Your objective: The expected output is the complete listing, unchanged.
--- Data extracts ---
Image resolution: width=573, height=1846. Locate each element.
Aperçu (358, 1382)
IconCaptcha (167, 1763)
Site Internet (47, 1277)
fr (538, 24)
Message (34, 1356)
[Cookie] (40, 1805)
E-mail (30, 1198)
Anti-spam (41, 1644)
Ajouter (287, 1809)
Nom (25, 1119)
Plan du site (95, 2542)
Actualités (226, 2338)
---
Output for this task:
Image resolution: width=573, height=1846. Locate each element.
Aperçu (358, 1382)
IconCaptcha (167, 1763)
Site Internet (47, 1277)
fr (538, 24)
Message (34, 1356)
[Cookie] (40, 1805)
E-mail (30, 1198)
Anti-spam (41, 1644)
Ajouter (287, 1809)
Nom (25, 1119)
Plan du site (95, 2542)
Actualités (226, 2338)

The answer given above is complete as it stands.